ACTION ITEM —
Repeat every line of the data exactly; no picture belongs in the copy.
(Beginning of DATA SHOWN)
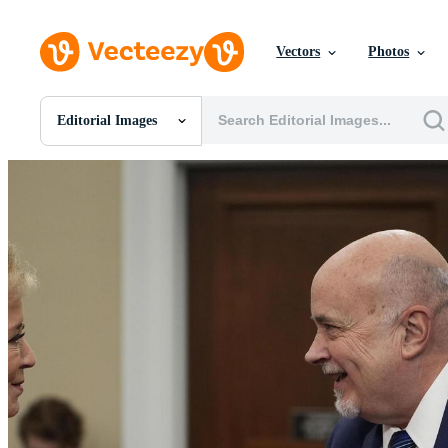
Vectors
Photos
Editorial Images
All Images
Photos
PNGs
PSDs
SVGs
Templates
Vectors
Videos
Motion Graphics
Editorial Images
Editorial Events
(End of DATA SHOWN)
TASK SOLUTION —
Vectors
Photos
Editorial Images
All Images
Photos
PNGs
PSDs
SVGs
Templates
Vectors
Videos
Motion Graphics
Editorial Images
Editorial Events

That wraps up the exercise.